- **WORK INSTRUCTIONS**:
Where does the string "mais" occur in the entries below? Copy every line where it does.

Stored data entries
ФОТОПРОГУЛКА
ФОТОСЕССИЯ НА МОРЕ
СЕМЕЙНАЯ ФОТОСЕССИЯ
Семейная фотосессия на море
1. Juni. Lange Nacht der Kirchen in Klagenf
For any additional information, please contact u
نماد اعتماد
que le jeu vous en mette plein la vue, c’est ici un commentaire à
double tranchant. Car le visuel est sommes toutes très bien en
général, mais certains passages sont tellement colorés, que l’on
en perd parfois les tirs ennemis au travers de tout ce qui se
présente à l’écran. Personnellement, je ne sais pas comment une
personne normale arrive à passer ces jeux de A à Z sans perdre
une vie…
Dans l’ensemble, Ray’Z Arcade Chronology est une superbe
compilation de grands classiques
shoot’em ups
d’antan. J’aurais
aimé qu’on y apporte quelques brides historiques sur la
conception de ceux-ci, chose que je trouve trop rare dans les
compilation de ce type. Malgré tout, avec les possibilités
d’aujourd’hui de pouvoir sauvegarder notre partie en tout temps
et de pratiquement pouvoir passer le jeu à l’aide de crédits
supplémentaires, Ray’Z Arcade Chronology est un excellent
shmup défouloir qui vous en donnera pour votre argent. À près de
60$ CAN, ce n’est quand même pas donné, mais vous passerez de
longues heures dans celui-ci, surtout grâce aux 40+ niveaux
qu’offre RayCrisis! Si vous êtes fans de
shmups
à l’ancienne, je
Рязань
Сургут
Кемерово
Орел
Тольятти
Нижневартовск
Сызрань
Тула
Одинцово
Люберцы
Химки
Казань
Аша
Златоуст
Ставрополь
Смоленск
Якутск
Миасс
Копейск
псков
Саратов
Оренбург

- **ANSWER SPACE**:
général, mais certains passages sont tellement colorés, que l’on
60$ CAN, ce n’est quand même pas donné, mais vous passerez de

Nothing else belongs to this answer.